M. Poulin : Bien, c'est un travail
que le ministre de la Jeunesse et moi faisons avec beaucoup de sérieux, parce
que, on l'a dit tout à l'heure, la jeunesse, elle est évolutive. La jeunesse de
2021 et de 2024, elle a traversé, quand même,
une pandémie mondiale. Nos organismes nous demandent également des sommes
financières supplémentaires. Alors, on fera un appel de projets au cours
des prochains mois dans les sept axes que nous avons mis en place, dont, je vous le rappelle de nouveau, environnement et
culture, qui ne se retrouvaient pas sous les libéraux. Alors, on va
accueillir ces projets-là, on va aller cogner à la porte des Finances et on va
s'assurer d'avoir un plan qui est encore plus ambitieux. On va consulter aussi
les jeunes à travers le Québec pour avoir leur pouls, pour avoir leurs idées,
pour avoir leur opinion, et c'est important.
On a eu très,
très peu de questions.
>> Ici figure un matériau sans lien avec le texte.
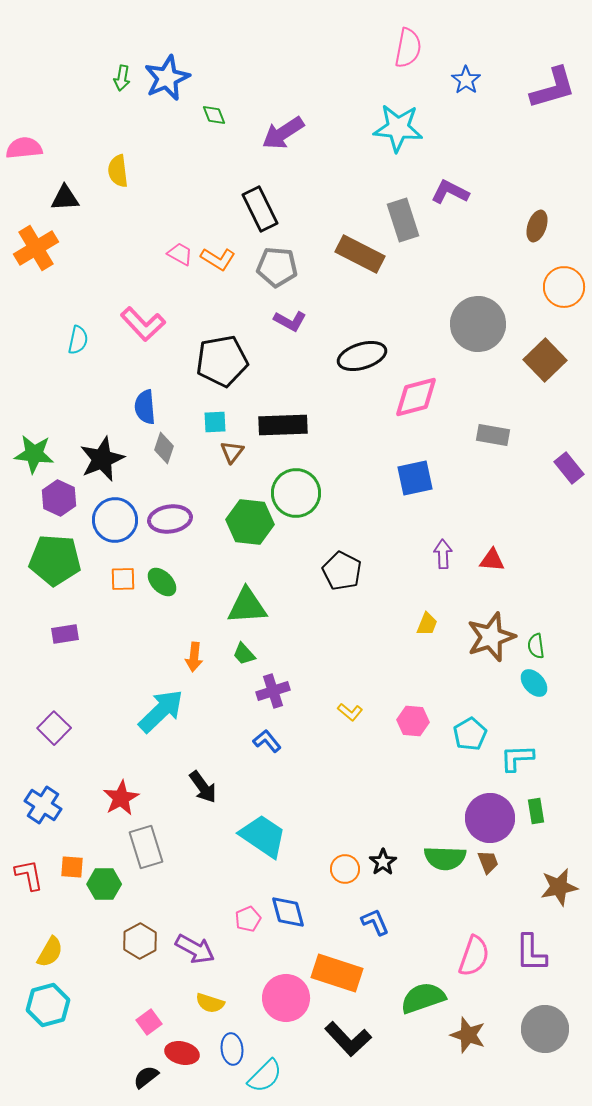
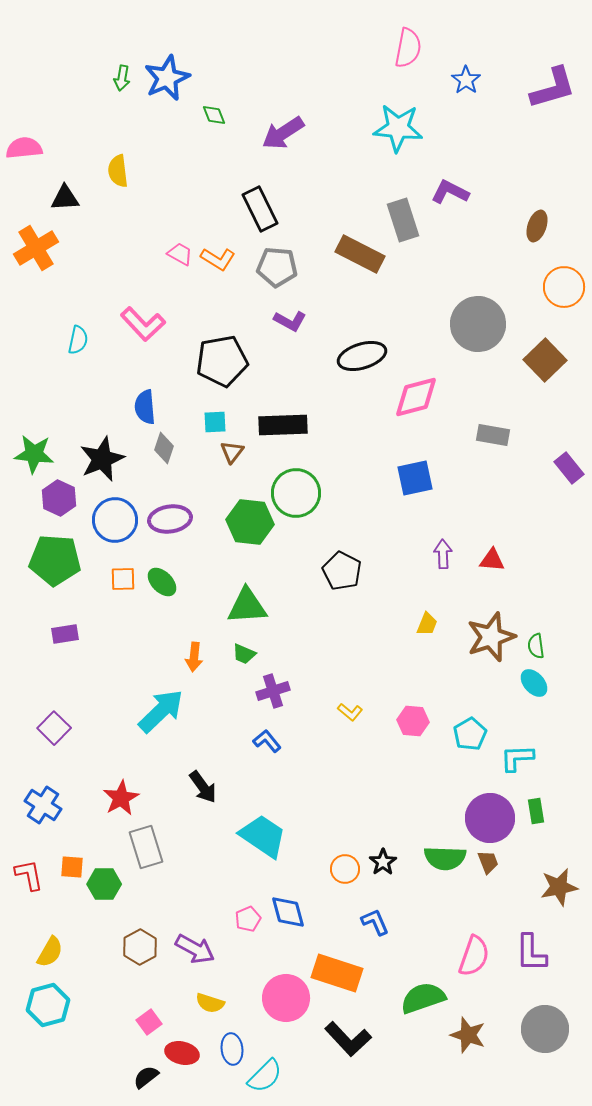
green trapezoid at (244, 654): rotated 25 degrees counterclockwise
brown hexagon at (140, 941): moved 6 px down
Je suis content, Mme la députée, de votre question,
parce qu'elle est tellement importante. Le Plan d'action jeunesse, là, c'est
500 000 jeunes, au Québec, qui en bénéficient. C'est incroyable. C'est
incroyable. Puis on a peu de questions là-dessus parce que ça va bien, parce
que nos organismes sont contents.
La Présidente (Mme Lecours, Les
Plaines) : En terminant.
M. Poulin : Et surtout l'équipe du Secrétariat
à la jeunesse fait un excellent travail. Je tiens à les remercier, les équipes
à la Culture, les équipes à la Jeunesse et notre ministre de la Jeunesse, qui
est dévoué, qui fait son travail avec énormément de sérieux. Je peux vous dire
qu'on forme une très, très belle équipe avec vous, Mme la députée de Vimont,
également. Merci, Mme la Présidente.
La
Présidente (Mme Lecours, Les Plaines) : Merci. Merci beaucoup.
Merci, M. le ministre, Mmes et MM. les députés.
Adoption des crédits
Alors, le temps alloué à l'étude du volet
Jeunesse des crédits budgétaires du portefeuille Culture et Communications étant presque... étant maintenant
écoulé, on va procéder à la mise aux voix des crédits. Le programme 3,
intitulé Jeunesse, est-il adopté?
Des voix : Adopté.
Des voix : Sur division.
La Présidente (Mme Lecours, Les
Plaines) : Sur division. Adopté sur division.
Adoption de l'ensemble
des crédits
Finalement, l'ensemble des crédits budgétaires
du portefeuille Culture et Communications pour l'exercice
financier 2023-2024 est-il adopté?
Des voix : Adopté.
Des voix : Sur division.
La Présidente (Mme Lecours, Les
Plaines) : Adopté sur division.
Documents déposés
Alors, en terminant, je dépose les réponses aux
demandes de renseignements de l'opposition.
Et, compte tenu de l'heure, la commission
ajourne ses travaux au mercredi 26 avril, à 11 h 30, où elle entendra l'étude du volet Protection des
consommateurs des crédits budgétaires du portefeuille Justice. Merci beaucoup.